##### Supplied records #####
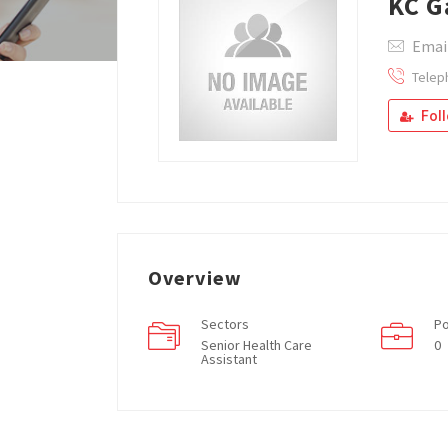
KC G
Emai
Telep
Fol
Overview
Sectors
Po
Senior Health Care
0
Assistant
#####
All of the entries need to be retyped word for word, pictures excluded.

Answer below
KC G
Emai
Telep
Fol
Overview
Sectors
Po
Senior Health Care
0
Assistant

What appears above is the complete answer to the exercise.